(PROMPT)
Transcribe exactly the lines from the first line of the records through the line containing "Intercambio de Enlaces SEO", and leave out every picture.

(DATA SHOWN)
━━━━━━━━

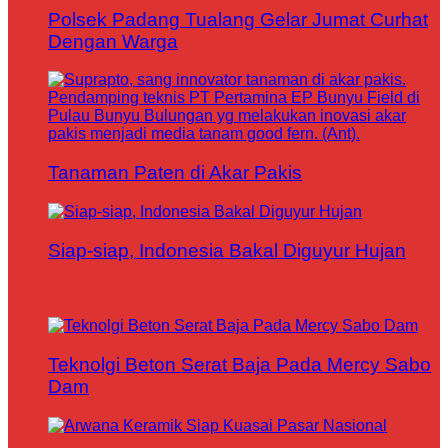
Polsek Padang Tualang Gelar Jumat Curhat
Dengan Warga
Tanaman Paten di Akar Pakis
Siap-siap, Indonesia Bakal Diguyur Hujan
Teknolgi Beton Serat Baja Pada Mercy Sabo
Dam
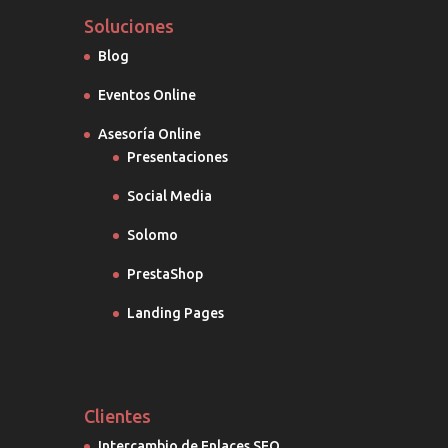
Soluciones
Blog
Eventos Online
Asesoría Online
Presentaciones
Social Media
Solomo
PrestaShop
Landing Pages
Clientes
Intercambio de Enlaces SEO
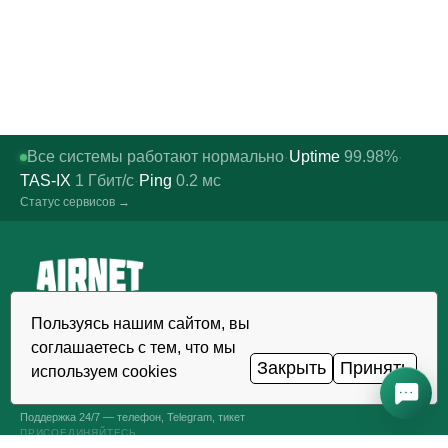
Все системы работают нормально
Uptime
99.98%
·
·
TAS-IX
1
Гбит/с
Ping
0.2
мс
·
Статус сервисов →
Надёжный хостинг, VDS/VPS и
Пользуясь нашим сайтом, вы
домены в Узбекистане. Дата-
соглашаетесь с тем, что мы
центр TIER III, Ташкент.
Закрыть
Принять
используем cookies
ЗВОНОК КРУГЛОСУТОЧНО
+998 (71) 202-87-00
Поддержка 24/7 — телефон, Telegram, тикет
ПРИСОЕДИНЯЙТЕСЬ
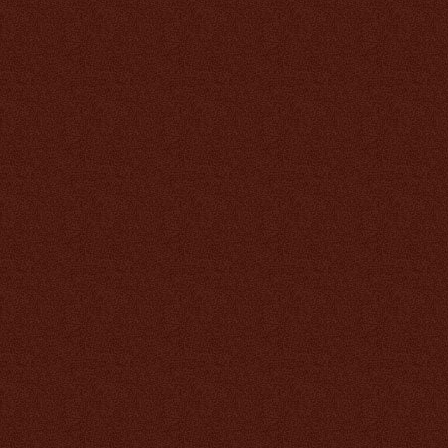
Кальций Тяньши
капсулы
1 593 руб.
Детский кальций Тяньши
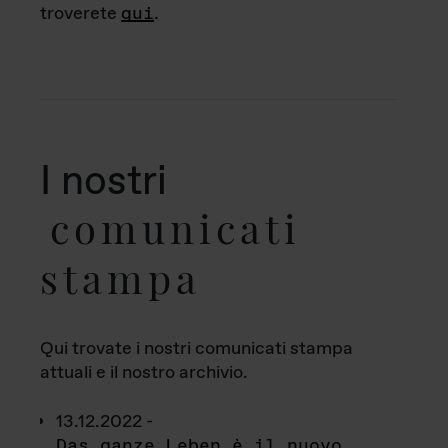
troverete
qui
.
I nostri
comunicati
stampa
Qui trovate i nostri comunicati stampa
attuali e il nostro archivio.
13.12.2022 -
Das ganze Leben è il nuovo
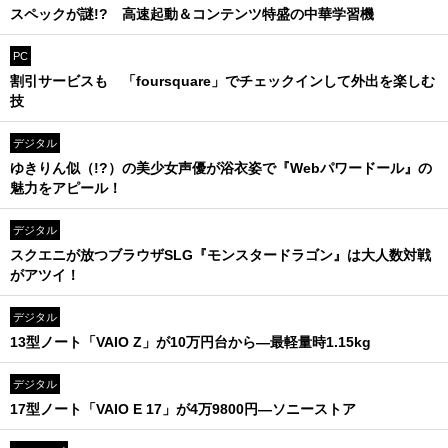
スペックが謎!? 高速起動＆コンテンツ特盛の中華学習機
PC
割引サービスも 「foursquare」でチェックインして外出を楽しむ
技
デジタル
ゆきりん似（!?）の美少女声優が浴衣姿で『Webパワードール』の
魅力をアピール！
デジタル
スクエニが放つブラウザSLG『モンスタードラゴン』は大人数対戦
がアツイ！
デジタル
13型ノート「VAIO Z」が10万円台から―最軽量時1.15kg
デジタル
17型ノート「VAIO E 17」が4万9800円―ソニーストア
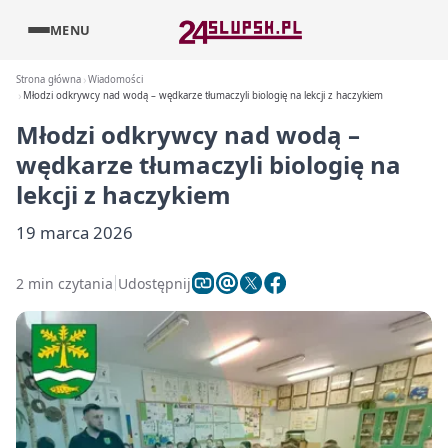
MENU
Strona główna
Wiadomości
Młodzi odkrywcy nad wodą – wędkarze tłumaczyli biologię na lekcji z haczykiem
Młodzi odkrywcy nad wodą –
wędkarze tłumaczyli biologię na
lekcji z haczykiem
19 marca 2026
2 min czytania
Udostępnij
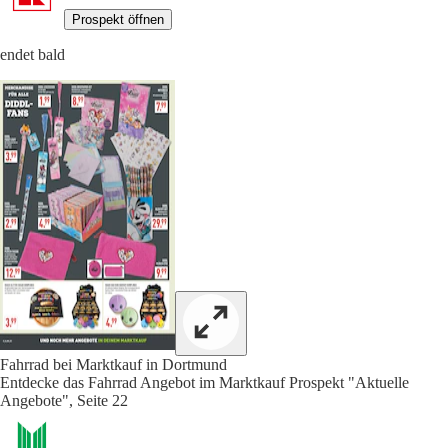
Prospekt öffnen
endet bald
Fahrrad bei Marktkauf in Dortmund
Entdecke das Fahrrad Angebot im Marktkauf Prospekt "Aktuelle
Angebote", Seite 22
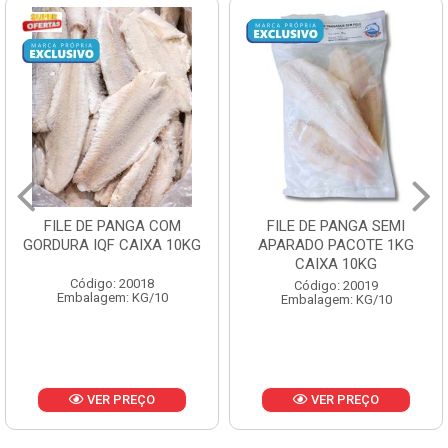
FILE DE PANGA SEMI
POLACA DESFIADA
APARADO PACOTE 1KG
PESCAMARES PCT5KG
CAIXA 10KG
CX10KG
Código: 20019
Código: 20161
Embalagem: KG/10
Embalagem: KG/10
VER PREÇO
VER PREÇO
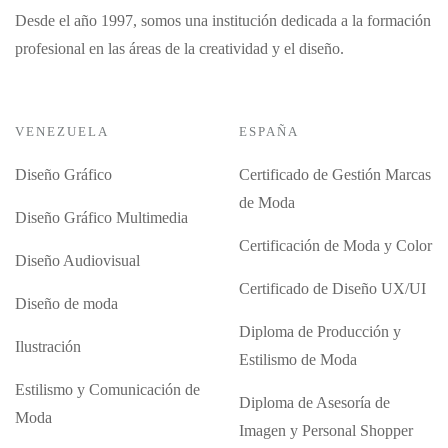
Desde el año 1997, somos una institución dedicada a la formación
profesional en las áreas de la creatividad y el diseño.
VENEZUELA
ESPAÑA
Diseño Gráfico
Certificado de Gestión Marcas
de Moda
Diseño Gráfico Multimedia
Certificación de Moda y Color
Diseño Audiovisual
Certificado de Diseño UX/UI
Diseño de moda
Diploma de Producción y
Ilustración
Estilismo de Moda
Estilismo y Comunicación de
Diploma de Asesoría de
Moda
Imagen y Personal Shopper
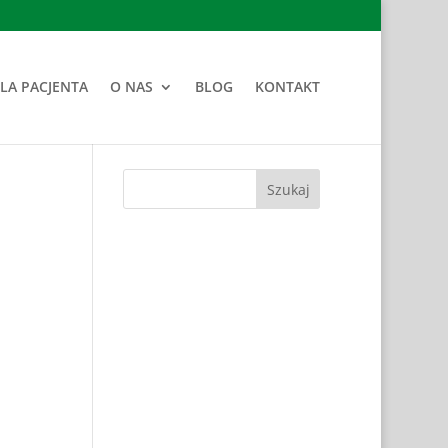
LA PACJENTA
O NAS
BLOG
KONTAKT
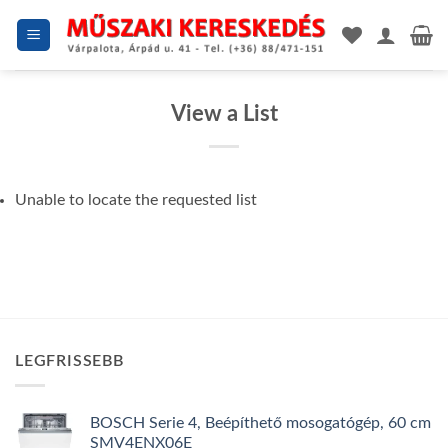
Skip
to
content
View a List
Unable to locate the requested list
LEGFRISSEBB
BOSCH Serie 4, Beépíthető mosogatógép, 60 cm
SMV4ENX06E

━━━━━━━━

(YOUR SOLUTION)
Polsek Padang Tualang Gelar Jumat Curhat
Dengan Warga
Tanaman Paten di Akar Pakis
Siap-siap, Indonesia Bakal Diguyur Hujan
Teknolgi Beton Serat Baja Pada Mercy Sabo
Dam
Soluciones
Blog
Eventos Online
Asesoría Online
Presentaciones
Social Media
Solomo
PrestaShop
Landing Pages
Clientes
Intercambio de Enlaces SEO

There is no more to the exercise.